# Pups and Pubs - Brewery Analysis With SQL, Python, and Tableau

![IMG_0182.jpeg](attachment:ab16bb71-74b8-4b86-b4c1-e7bd1976f70c.jpeg) 

*Image: Cassie at Hazel Park High School tennis courts. Credit: Emma Weintraub*

Name a better combo than dogs, sunny weather, and a cold beverage. That's the goal whenever I'm eager to try out a new brewery with my friends and family. Our dog Cassie loves to come on trips with us, and exploring new breweries is no exception. In Michigan, it's an easy task finding something new to try as breweries have rapidly opened up in the Great Lakes State. While there's never a shortage of breweries to experience, finding dog-friendly breweries is not always as simple. In this project, we'll explore a database full of brewery data to see what insights we can extract. At the end, we'll introduce a second data source to help us locate dog-friendly breweries in Michigan. We'll finish the project by building an interactive map of our dog-friendly breweries.

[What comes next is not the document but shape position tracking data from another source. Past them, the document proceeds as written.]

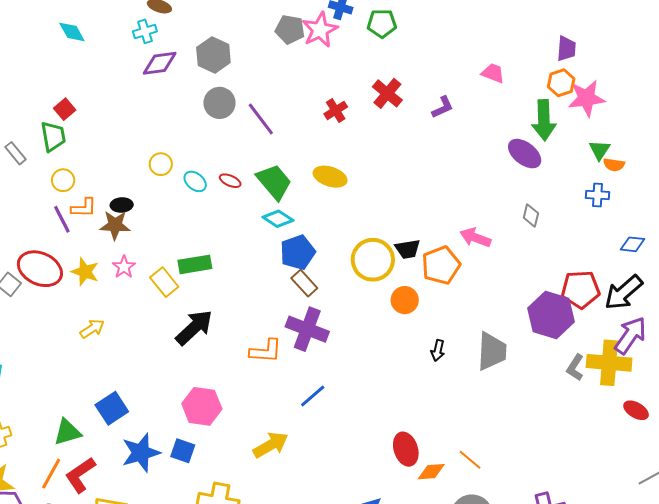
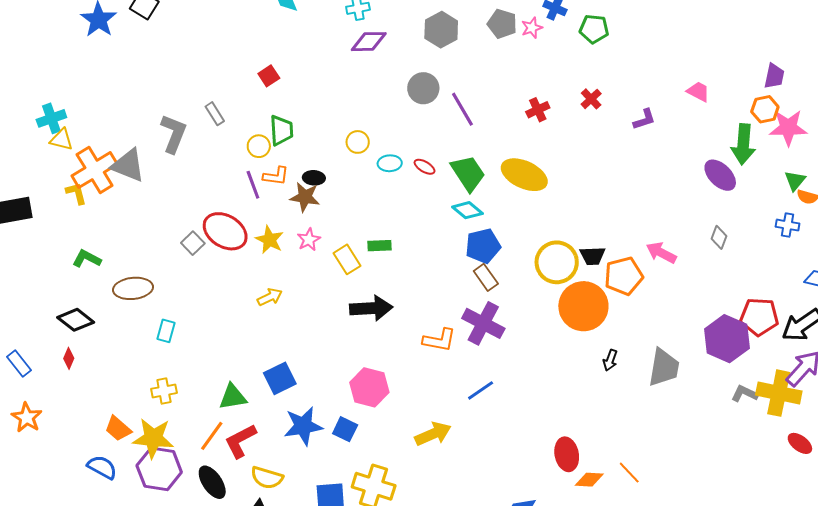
pink star: (320, 30) -> (532, 28), size x0.6
gray hexagon: (213, 55) -> (441, 30), moved
red cross: (387, 93) -> (591, 99), size x0.7
green trapezoid: (53, 136) -> (281, 130), moved
yellow ellipse: (330, 177) -> (524, 175), size x1.4
cyan ellipse: (195, 181) -> (390, 163), turned -50
green rectangle: (195, 264) -> (379, 246), size x0.7
orange circle: (405, 300) -> (583, 306), size x1.8
black arrow: (194, 327) -> (371, 308), turned 33
gray L-shape: (575, 368) -> (745, 394), turned 76

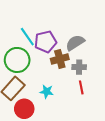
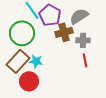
purple pentagon: (46, 42) -> (50, 15), turned -30
cyan star: (47, 91) -> (36, 61), moved

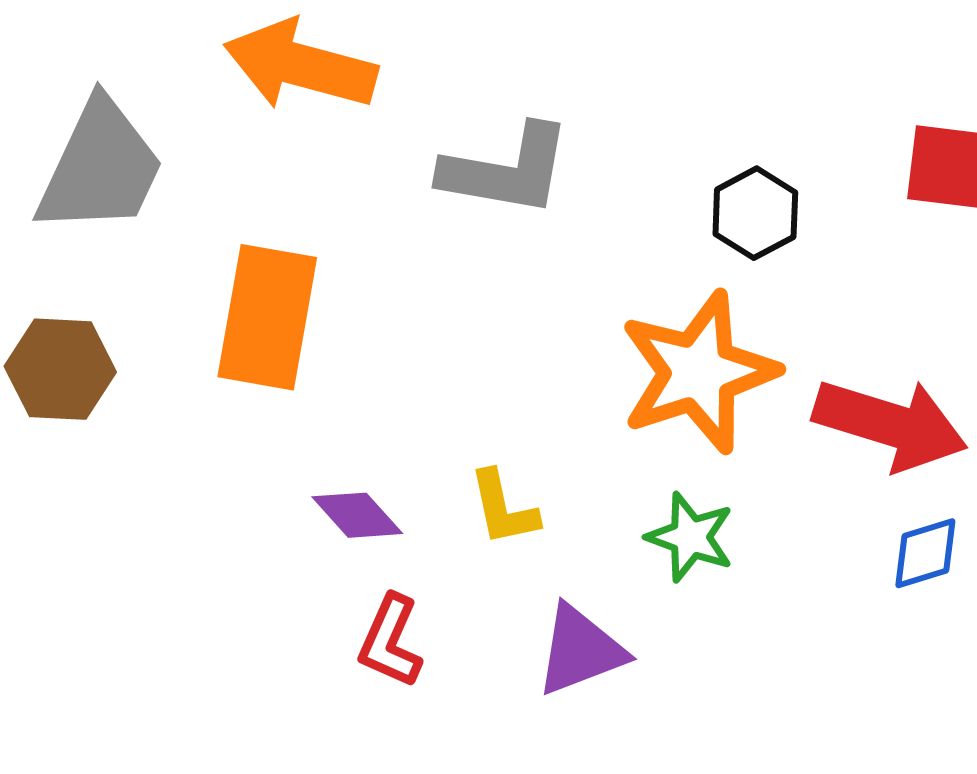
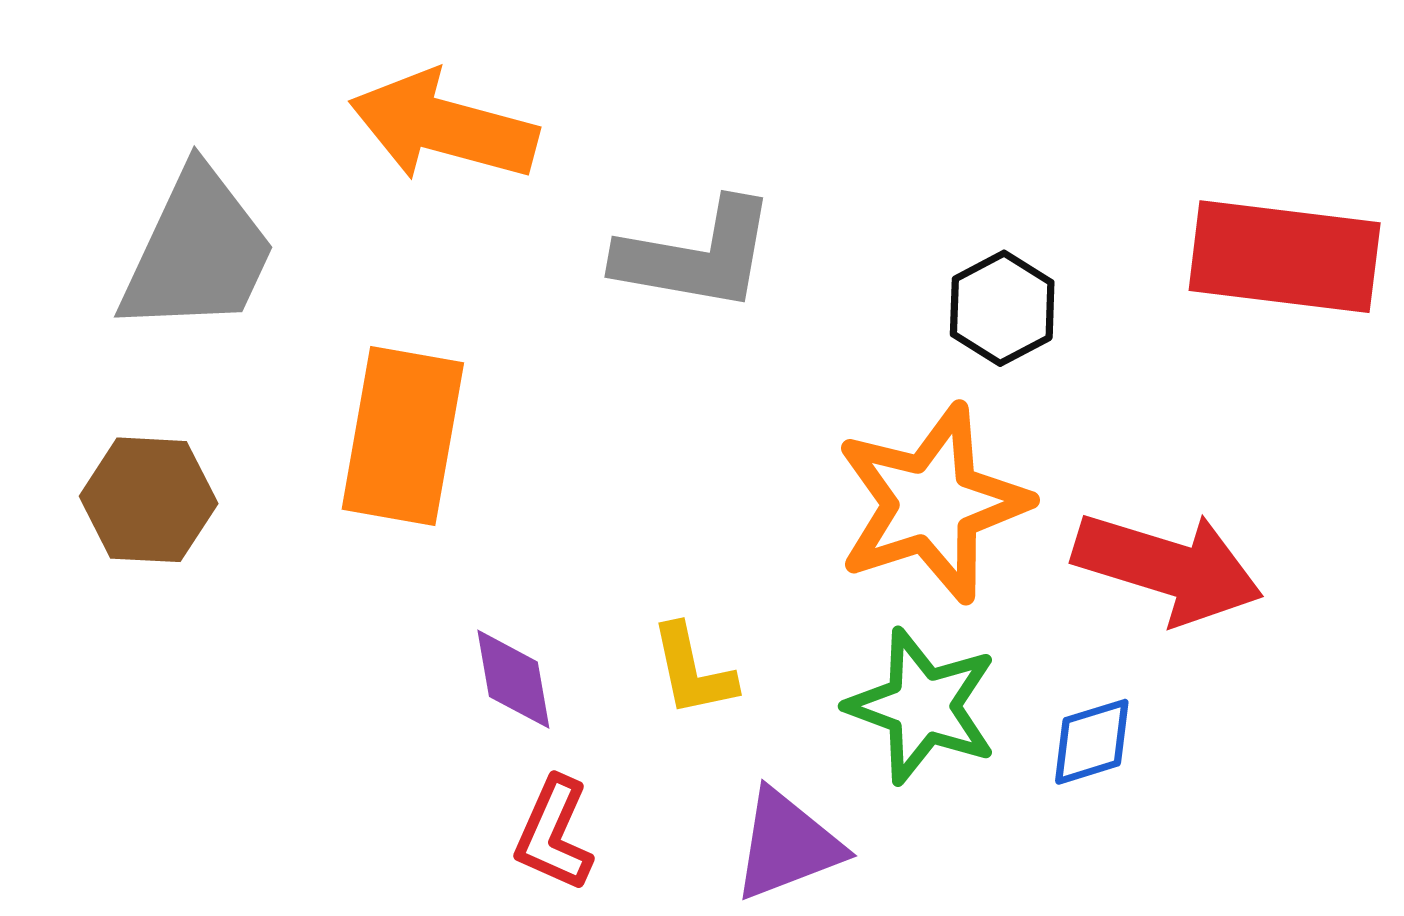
purple diamond: (357, 515) -> (513, 679), turned 32
green star: (690, 537) -> (922, 706), size x1.4
blue diamond: (925, 553) -> (1092, 742), moved

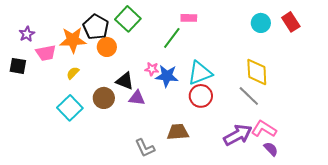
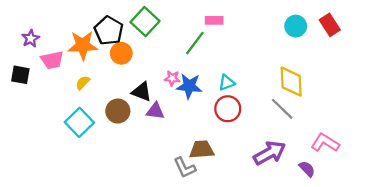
cyan triangle: (200, 73) -> (227, 83), size x0.6
pink L-shape: (264, 129) -> (325, 143), moved
gray L-shape: (145, 148) -> (185, 168), moved

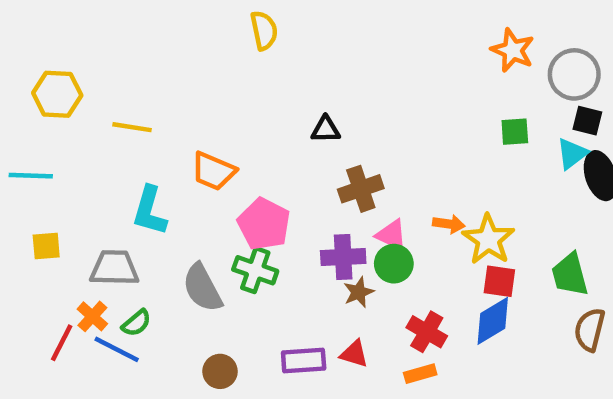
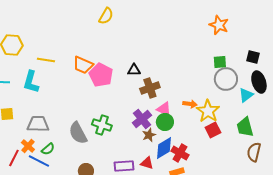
yellow semicircle: (264, 30) -> (106, 16), turned 42
gray circle: (574, 74) -> (226, 79), moved
black triangle: (326, 129) -> (134, 70), moved
cyan triangle: (572, 154) -> (246, 95), moved
orange trapezoid: (213, 171) -> (83, 65), moved
cyan L-shape: (150, 211) -> (31, 82), moved
pink pentagon: (264, 224) -> (101, 75), moved
purple cross: (343, 257) -> (142, 119), turned -36
red square: (499, 281) -> (213, 130), turned -35
blue diamond: (493, 321) -> (164, 148), moved

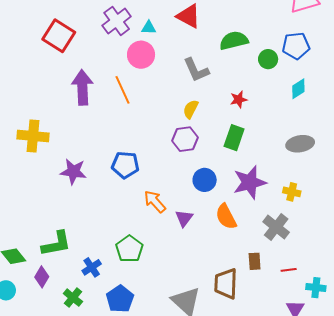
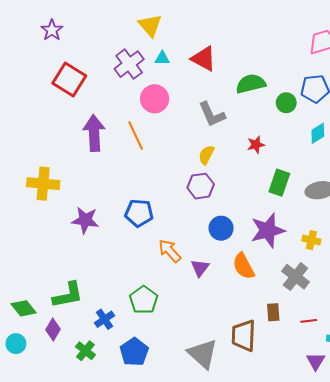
cyan triangle: (149, 28) -> (162, 58), moved
green rectangle: (234, 138) -> (279, 183), moved

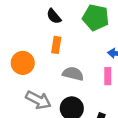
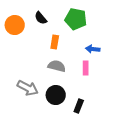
orange rectangle: (56, 45) -> (55, 42), moved
orange circle: (23, 63) -> (15, 25), moved

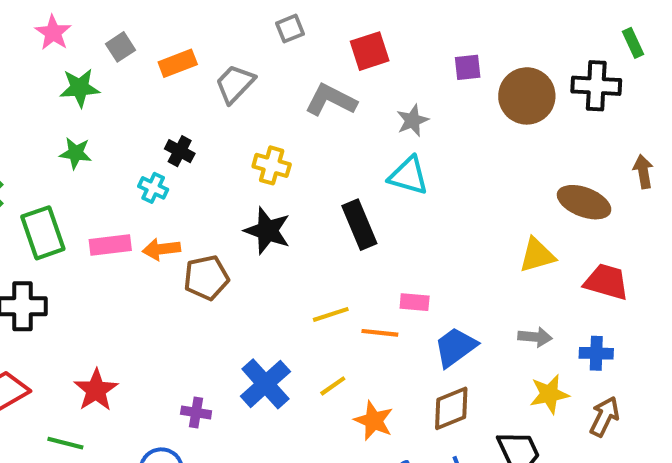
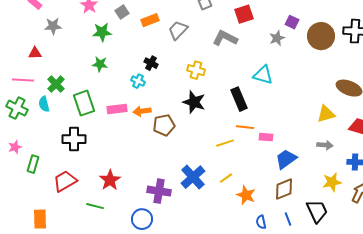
purple square: (468, 67) -> (292, 22), turned 32
gray star: (412, 120) -> (277, 38), moved
orange line: (380, 333) -> (245, 127), moved
gray arrow: (535, 337) -> (325, 145), moved
purple cross: (196, 412) -> (159, 191), size x1.6

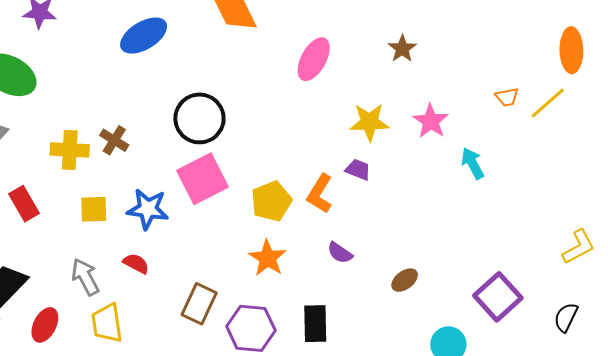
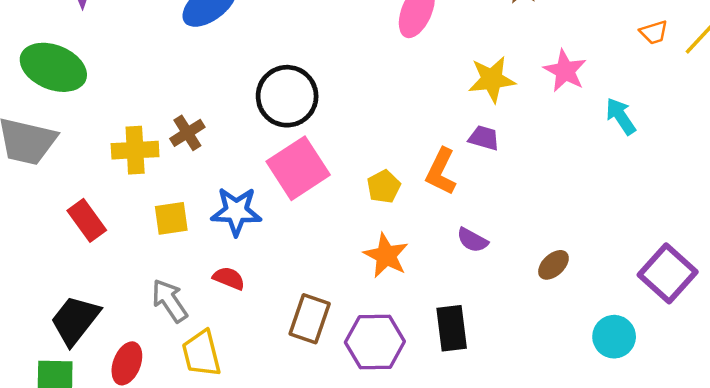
brown cross: (114, 140) -> (187, 133), turned 32
yellow pentagon: (271, 201) -> (384, 187), size x0.7

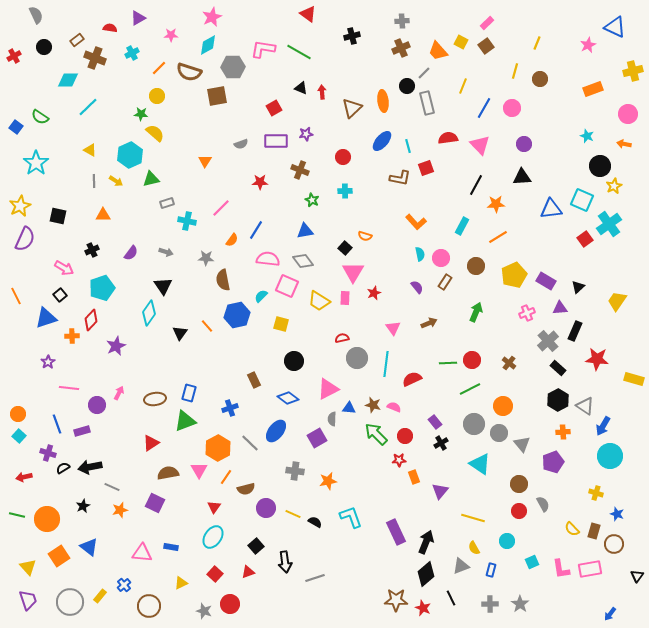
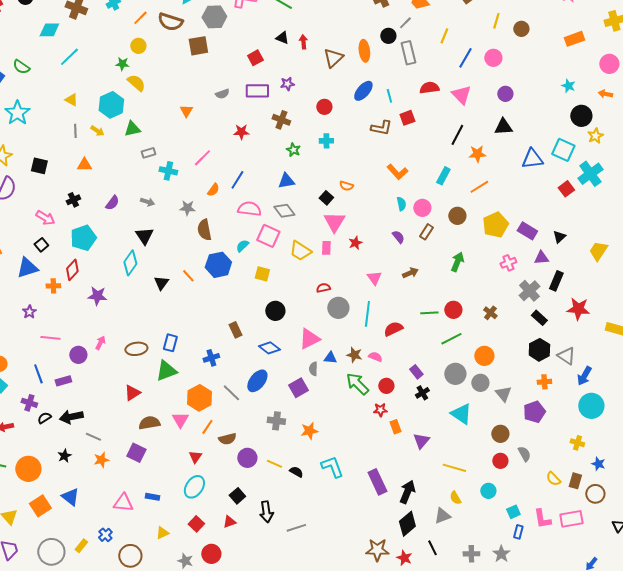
purple star: (116, 346) -> (97, 296), turned 30
blue rectangle: (491, 570) -> (518, 532), moved

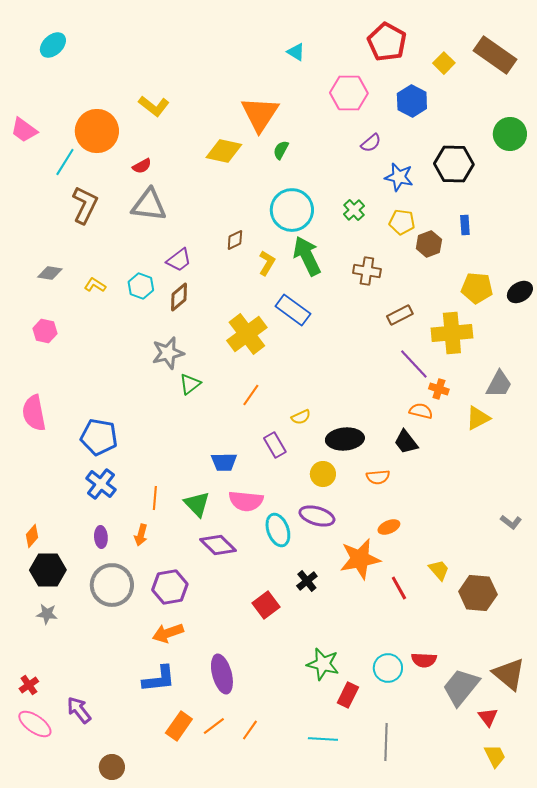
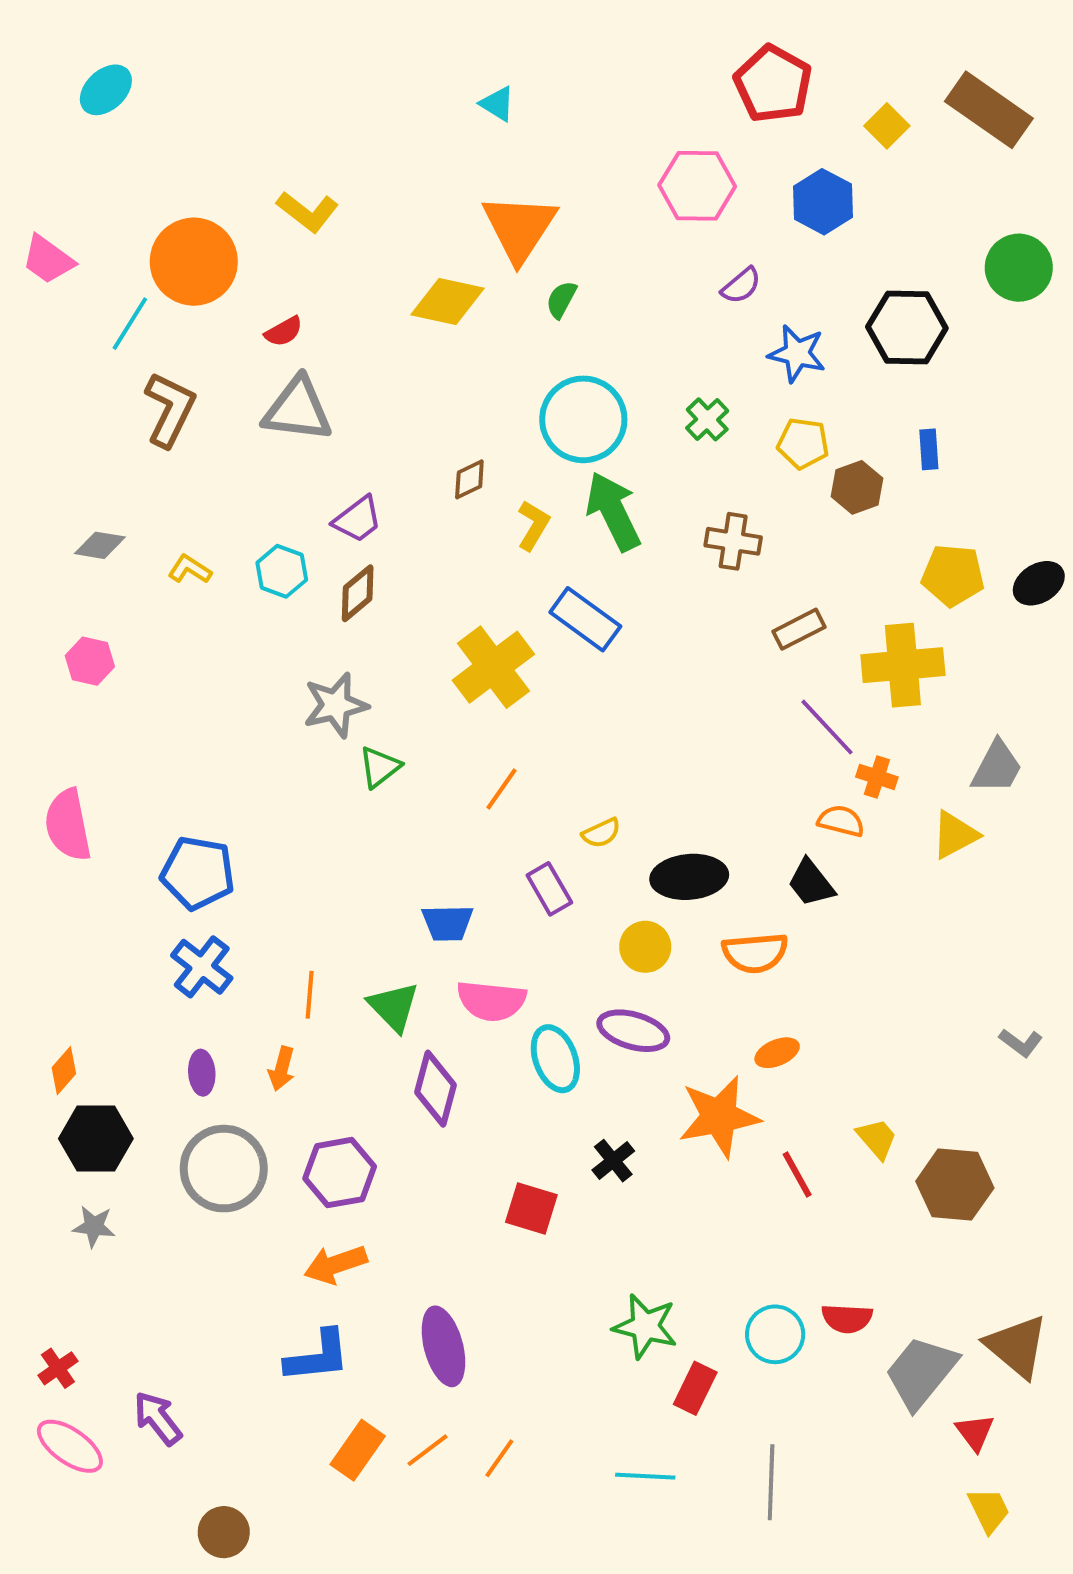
cyan triangle: (296, 52) -> (497, 104), moved
orange semicircle: (378, 477) -> (755, 953), size x1.4
purple diamond: (218, 545) -> (435, 1089), turned 60
red square: (266, 605) -> (531, 1208), turned -36

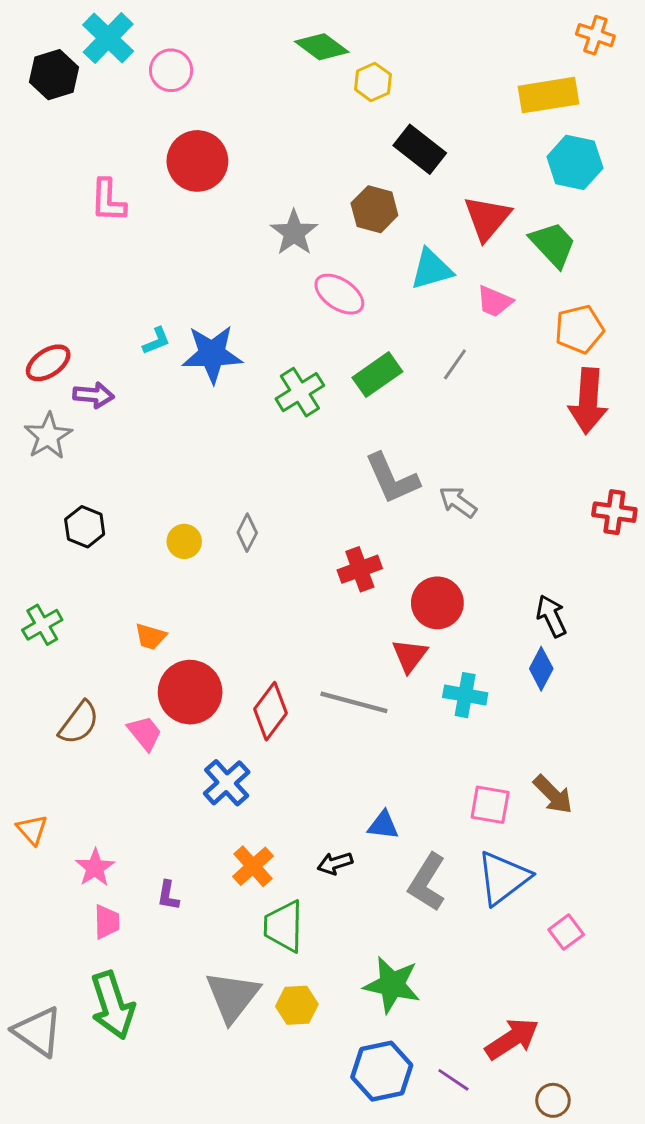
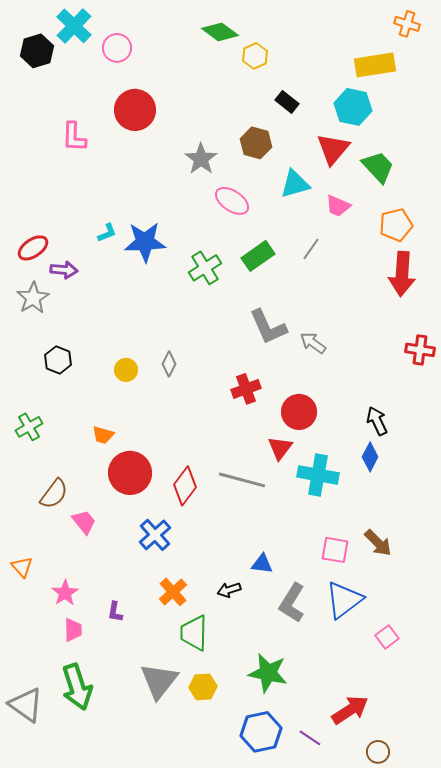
black rectangle: (420, 149) -> (287, 102), size x0.7
cyan hexagon: (575, 162) -> (353, 107), moved
cyan cross: (465, 695) -> (318, 475), size x1.4
pink trapezoid: (145, 733) -> (84, 522), moved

We'll begin by investigating the database provided by Open Brewery DB. It includes a rich community-driven free dataset of breweries globally. We will populate this data into a new table `breweries` with columns as highlighted below:  

#### `breweries`

| column               | type         | description               |
|----------------------|------------------------------------------|----------------------------------|
| `brewery_id`         | text         | unique brewery id         |
| `brewery_name`       | text         | name of brewery                   |
| `brewery_type`       | text         | type of brewery (brewpub, micro, etc.)  |
| `address_1`          | text         | building address         |
| `address_2`          | text         | alternative address          |
| `address_3`          | text         | alternative address     |
| `city`               | text         | city of brewery  |
| `state_province`     | text         | state or province of brewery  |
| `postal_code`        | text         | postal code of brewery |
| `country`            | text         | country of brewery |
| `phone`              | text         | phone number of brewery |
| `website_url`        | text         | website of brewery |
| `longitude`          | numeric      | longitude coordinates |
| `latitude`           | numeric      | latitude coordinates |

We'll use python libraries `pandas`, `psycopg2`, and `sqlalchemy` to retrieve our breweries data from Open Brewery DB's GitHub repository (3) and populate our new `breweries` table.

In [1]:
import pandas as pd
import psycopg2 as pg2
from sqlalchemy import create_engine

In [3]:
conn = pg2.connect(database=database, user=user,password=password)
cur = conn.cursor()

engine = create_engine(engine_string)

url = ('https://raw.githubusercontent.com/openbrewerydb/openbrewerydb/master/breweries.csv')
df = pd.read_csv(url)

df.to_sql('breweries',con=engine, if_exists='replace')

206

Let's begin by getting a sample of 5 breweries from our `breweries` table to make sure the data was successfully loaded. We'll then observe the samples to get an idea of what our data looks like.

In [7]:
%%sql

-- Get the first 5 rows from the breweries table
SELECT *
FROM breweries
LIMIT 5

index,id,name,brewery_type,address_1,address_2,address_3,city,state_province,postal_code,country,phone,website_url,longitude,latitude
0,5128df48-79fc-4f0f-8b52-d06be54d0cec,(405) Brewing Co,micro,1716 Topeka St,,,Norman,Oklahoma,73069-8224,United States,4058160490,http://www.405brewing.com,-97.46818222,35.25738891
1,9c5a66c8-cc13-416f-a5d9-0a769c87d318,(512) Brewing Co,micro,407 Radam Ln Ste F200,,,Austin,Texas,78745-1197,United States,5129211545,http://www.512brewing.com,,
2,ef970757-fe42-416f-931d-722451f1f59c,10 Barrel Brewing Co,large,1501 E St,,,San Diego,California,92101-6618,United States,6195782311,http://10barrel.com,-117.129593,32.714813
3,6d14b220-8926-4521-8d19-b98a2d6ec3db,10 Barrel Brewing Co,large,62970 18th St,,,Bend,Oregon,97701-9847,United States,5415851007,http://www.10barrel.com,-121.281706,44.08683531
4,e2e78bd8-80ff-4a61-a65c-3bfbd9d76ce2,10 Barrel Brewing Co,large,1135 NW Galveston Ave Ste B,,,Bend,Oregon,97703-2465,United States,5415851007,,-121.3288021,44.0575649


Looks like our python script loaded the data into our PostgreSQL database successfully! We can see all columns present as well as 5 sample data points. We can also see that there's null values in our dataset, but that's ok! When creating a new table, we can designate which columns we absolutely will not allow null values. Before loading the data into PostgreSQL, I wrote a query to make sure a table was generated with no null values allowed for `brewery_id` (primary key), `brewery_name`, `city`, `state_province`, and `country`. These will be the primary values we'll need. Now, we're ready to explore our data!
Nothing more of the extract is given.